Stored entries
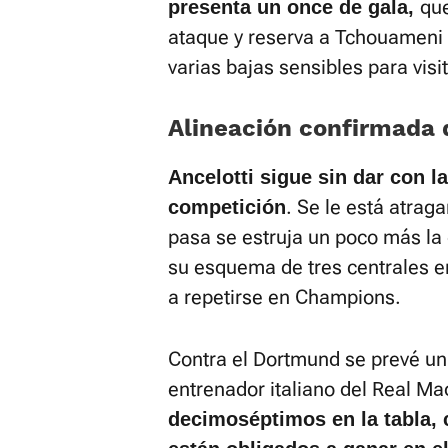
qu
presenta un once de gala,
ataque y reserva a Tchouameni 
varias bajas sensibles para visi
Alineación confirmada 
Ancelotti sigue sin dar con la
. Se le está atrag
competición
pasa se estruja un poco más la 
su esquema de tres centrales en
a repetirse en Champions.
Contra el Dortmund se prevé un d
entrenador italiano del Real M
decimoséptimos en la tabla, c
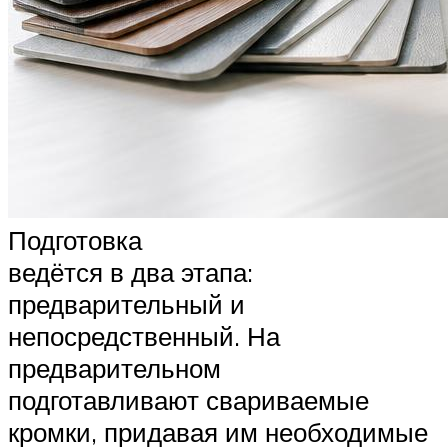
Подготовка
ведётся в два этапа:
предварительный и
непосредственный. На
предварительном
подготавливают свариваемые
кромки, придавая им необходимые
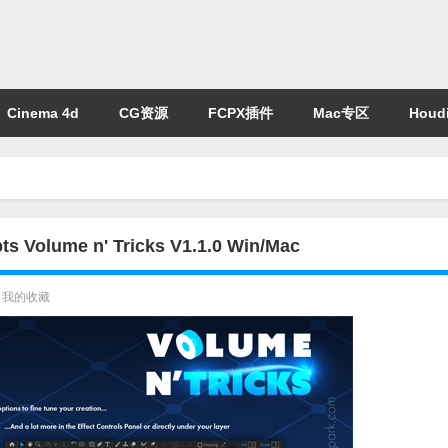
Cinema 4d
CG资源
FCPX插件
Mac专区
Houdi
me n' Tricks V1.1.0 Win/Mac
我的收藏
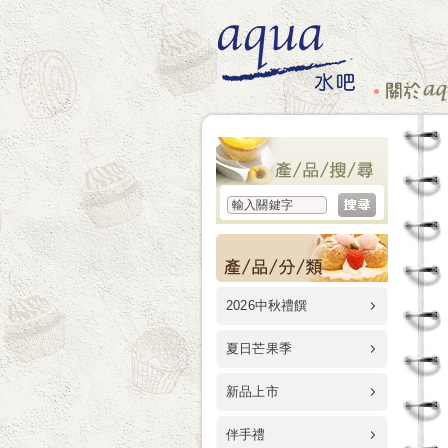
2026中秋禮饌
夏日芒果季
新品上市
伴手禮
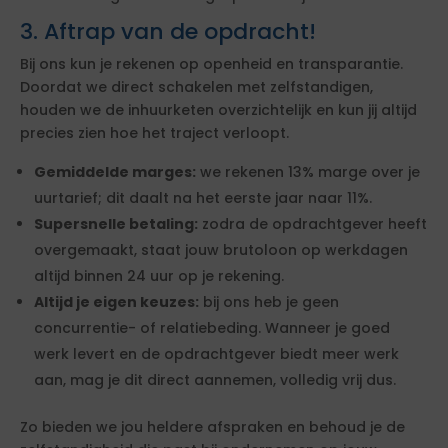
3. Aftrap van de opdracht!
Bij ons kun je rekenen op openheid en transparantie.
Doordat we direct schakelen met zelfstandigen,
houden we de inhuurketen overzichtelijk en kun jij altijd
precies zien hoe het traject verloopt.
Gemiddelde marges:
we rekenen 13% marge over je
uurtarief; dit daalt na het eerste jaar naar 11%.
Supersnelle betaling:
zodra de opdrachtgever heeft
overgemaakt, staat jouw brutoloon op werkdagen
altijd binnen 24 uur op je rekening.
Altijd je eigen keuzes:
bij ons heb je geen
concurrentie- of relatiebeding. Wanneer je goed
werk levert en de opdrachtgever biedt meer werk
aan, mag je dit direct aannemen, volledig vrij dus.
Zo bieden we jou heldere afspraken en behoud je de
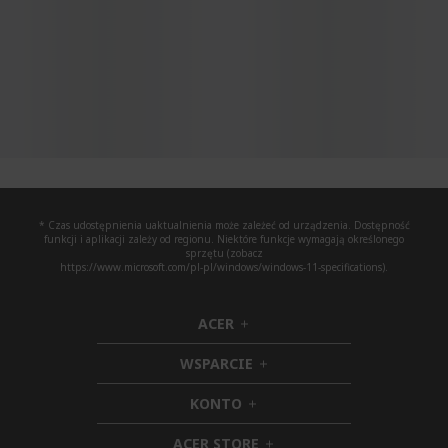
* Czas udostępnienia uaktualnienia może zależeć od urządzenia. Dostępność
funkcji i aplikacji zależy od regionu. Niektóre funkcje wymagają określonego
sprzętu (zobacz
https://www.microsoft.com/pl-pl/windows/windows-11-specifications).
ACER
h
i
WSPARCIE
d
h
d
i
KONTO
e
h
d
n
i
d
ACER STORE
d
e
h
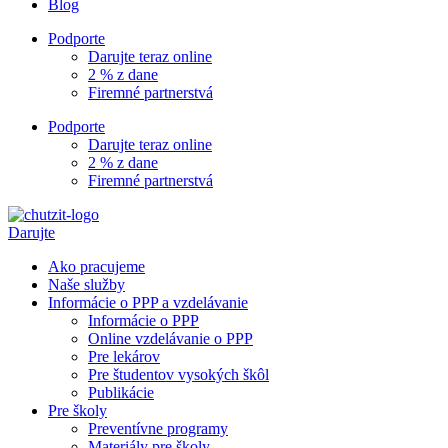
Blog
Podporte
Darujte teraz online
2 % z dane
Firemné partnerstvá
Podporte
Darujte teraz online
2 % z dane
Firemné partnerstvá
Darujte
Ako pracujeme
Naše služby
Informácie o PPP a vzdelávanie
Informácie o PPP
Online vzdelávanie o PPP
Pre lekárov
Pre študentov vysokých škôl
Publikácie
Pre školy
Preventívne programy
Materiály pre školy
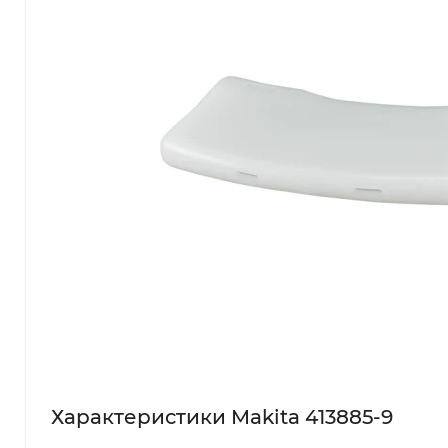
Характеристики Makita 413885-9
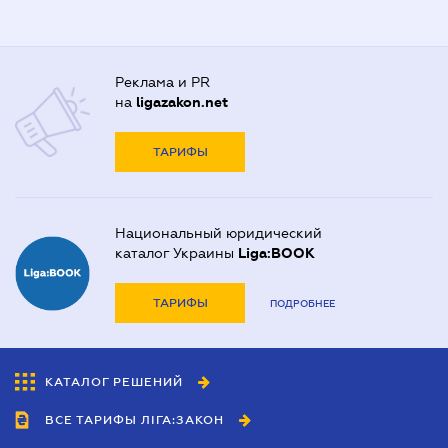
Реклама и PR
на
ligazakon.net
ТАРИФЫ
Национальный юридический
каталог Украины
Liga:BOOK
ТАРИФЫ
ПОДРОБНЕЕ
КАТАЛОГ РЕШЕНИЙ
ВСЕ ТАРИФЫ ЛІГА:ЗАКОН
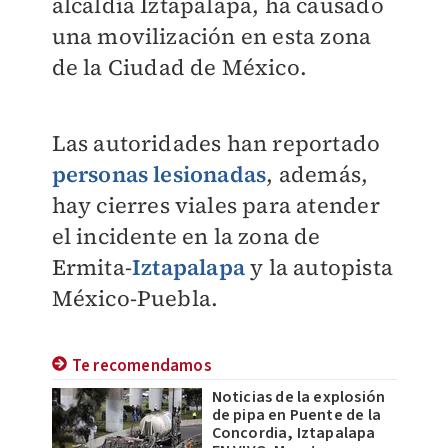
alcaldía Iztapalapa, ha causado
una movilización en esta zona
de la Ciudad de México.
Las autoridades han reportado
personas lesionadas
, además,
hay cierres viales para atender
el incidente en la zona de
Ermita-
Iztapalapa
y la autopista
México-Puebla.
Te recomendamos
Noticias de la explosión
de pipa en Puente de la
Concordia, Iztapalapa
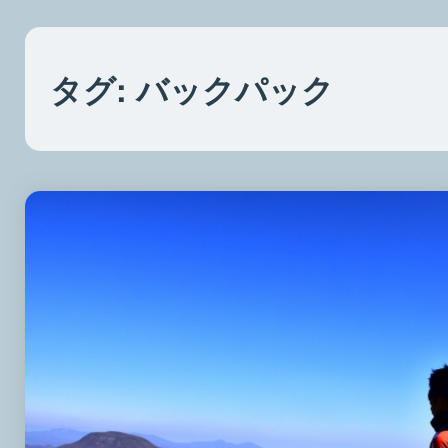
タグ:
バックパック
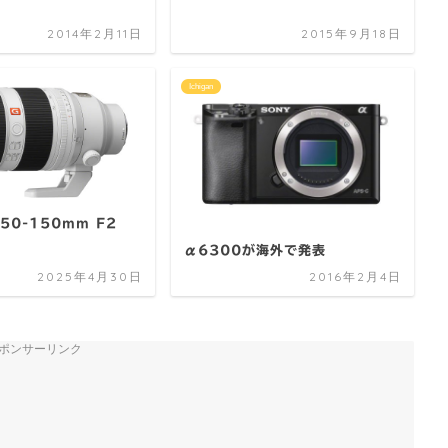
2014年2月11日
2015年9月18日
Ichigan
 50-150mm F2
α6300が海外で発表
2025年4月30日
2016年2月4日
ポンサーリンク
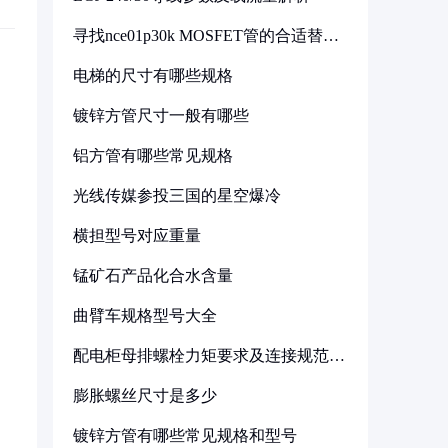
寻找nce01p30k MOSFET管的合适替代
型号
电梯的尺寸有哪些规格
镀锌方管尺寸一般有哪些
铝方管有哪些常见规格
光线传媒参投三国的星空爆冷
横担型号对应重量
锰矿石产品化合水含量
曲臂车规格型号大全
配电柜母排螺栓力矩要求及连接规范详
解
膨胀螺丝尺寸是多少
镀锌方管有哪些常见规格和型号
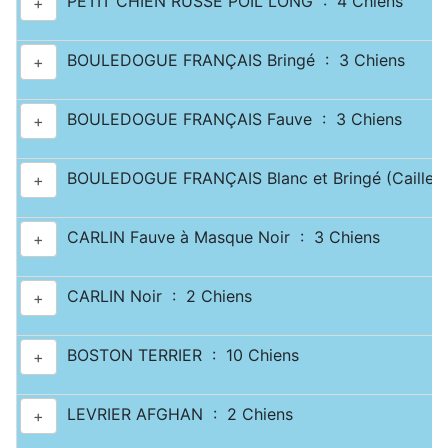
PETIT CHIEN RUSSE POIL LONG : 4 Chiens
+
BOULEDOGUE FRANÇAIS Bringé : 3 Chiens
+
BOULEDOGUE FRANÇAIS Fauve : 3 Chiens
+
BOULEDOGUE FRANÇAIS Blanc et Bringé (Caille) 
+
CARLIN Fauve à Masque Noir : 3 Chiens
+
CARLIN Noir : 2 Chiens
+
BOSTON TERRIER : 10 Chiens
+
LEVRIER AFGHAN : 2 Chiens
+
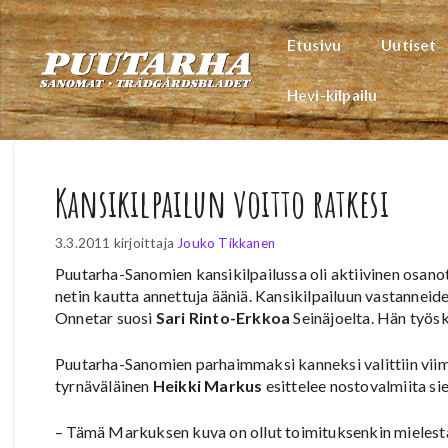
Siirry
sisältöön
Etusivu
Uutiset
Hevi-kilpailu
Kansikilpailun voitto ratkesi
3.3.2011
kirjoittaja
Jouko Tikkanen
Puutarha-Sanomien kansikilpailussa oli aktiivinen osanott
netin kautta annettuja ääniä. Kansikilpailuun vastannei
Onnetar suosi
Sari Rinto-Erkkoa
Seinäjoelta. Hän työs
Puutarha-Sanomien parhaimmaksi kanneksi valittiin vii
tyrnäväläinen
Heikki Markus
esittelee nostovalmiita si
– Tämä Markuksen kuva on ollut toimituksenkin mielest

* ASSIGNMENT
Write the records out again exactly; none of the pictures belong in the copy.

* SOLUTION
qu
presenta un once de gala,
ataque y reserva a Tchouameni 
varias bajas sensibles para visi
Alineación confirmada 
Ancelotti sigue sin dar con la
. Se le está atrag
competición
pasa se estruja un poco más la 
su esquema de tres centrales en
a repetirse en Champions.
Contra el Dortmund se prevé un d
entrenador italiano del Real M
decimoséptimos en la tabla, c
Подготовка
ведётся в два этапа:
предварительный и
непосредственный. На
предварительном
подготавливают свариваемые
кромки, придавая им необходимые
Cinema 4d
CG资源
FCPX插件
Mac专区
Houdi
me n' Tricks V1.1.0 Win/Mac
我的收藏
2026中秋禮饌
夏日芒果季
新品上市
伴手禮
3. Aftrap van de opdracht!
Bij ons kun je rekenen op openheid en transparantie.
Doordat we direct schakelen met zelfstandigen,
houden we de inhuurketen overzichtelijk en kun jij altijd
precies zien hoe het traject verloopt.
Gemiddelde marges:
we rekenen 13% marge over je
uurtarief; dit daalt na het eerste jaar naar 11%.
Supersnelle betaling:
zodra de opdrachtgever heeft
overgemaakt, staat jouw brutoloon op werkdagen
altijd binnen 24 uur op je rekening.
Altijd je eigen keuzes:
bij ons heb je geen
concurrentie- of relatiebeding. Wanneer je goed
werk levert en de opdrachtgever biedt meer werk
aan, mag je dit direct aannemen, volledig vrij dus.
Zo bieden we jou heldere afspraken en behoud je de
* Czas udostępnienia uaktualnienia może zależeć od urządzenia. Dostępność
funkcji i aplikacji zależy od regionu. Niektóre funkcje wymagają określonego
sprzętu (zobacz
https://www.microsoft.com/pl-pl/windows/windows-11-specifications).
ACER
h
i
WSPARCIE
d
h
d
i
KONTO
e
h
d
n
i
d
ACER STORE
d
e
h
Blog
Podporte
Darujte teraz online
2 % z dane
Firemné partnerstvá
Podporte
Darujte teraz online
2 % z dane
Firemné partnerstvá
Darujte
Ako pracujeme
Naše služby
Informácie o PPP a vzdelávanie
Informácie o PPP
Online vzdelávanie o PPP
Pre lekárov
Pre študentov vysokých škôl
Publikácie
Pre školy
Preventívne programy
Materiály pre školy
Характеристики Makita 413885-9
Реклама и PR
на
ligazakon.net
ТАРИФЫ
Национальный юридический
каталог Украины
Liga:BOOK
ТАРИФЫ
ПОДРОБНЕЕ
КАТАЛОГ РЕШЕНИЙ
ВСЕ ТАРИФЫ ЛІГА:ЗАКОН
alcaldía Iztapalapa, ha causado
una movilización en esta zona
de la Ciudad de México.
Las autoridades han reportado
personas lesionadas
, además,
hay cierres viales para atender
el incidente en la zona de
Ermita-
Iztapalapa
y la autopista
México-Puebla.
Te recomendamos
Noticias de la explosión
de pipa en Puente de la
Concordia, Iztapalapa
タグ:
バックパック
2014年2月11日
2015年9月18日
Ichigan
 50-150mm F2
α6300が海外で発表
2025年4月30日
2016年2月4日
ポンサーリンク
寻找nce01p30k MOSFET管的合适替代
型号
电梯的尺寸有哪些规格
镀锌方管尺寸一般有哪些
铝方管有哪些常见规格
光线传媒参投三国的星空爆冷
横担型号对应重量
锰矿石产品化合水含量
曲臂车规格型号大全
配电柜母排螺栓力矩要求及连接规范详
解
膨胀螺丝尺寸是多少
镀锌方管有哪些常见规格和型号
PETIT CHIEN RUSSE POIL LONG : 4 Chiens
+
BOULEDOGUE FRANÇAIS Bringé : 3 Chiens
+
BOULEDOGUE FRANÇAIS Fauve : 3 Chiens
+
BOULEDOGUE FRANÇAIS Blanc et Bringé (Caille) 
+
CARLIN Fauve à Masque Noir : 3 Chiens
+
CARLIN Noir : 2 Chiens
+
BOSTON TERRIER : 10 Chiens
+
LEVRIER AFGHAN : 2 Chiens
+
Siirry
sisältöön
Etusivu
Uutiset
Hevi-kilpailu
Kansikilpailun voitto ratkesi
3.3.2011
kirjoittaja
Jouko Tikkanen
Puutarha-Sanomien kansikilpailussa oli aktiivinen osanott
netin kautta annettuja ääniä. Kansikilpailuun vastannei
Onnetar suosi
Sari Rinto-Erkkoa
Seinäjoelta. Hän työs
Puutarha-Sanomien parhaimmaksi kanneksi valittiin vii
tyrnäväläinen
Heikki Markus
esittelee nostovalmiita si
– Tämä Markuksen kuva on ollut toimituksenkin mielest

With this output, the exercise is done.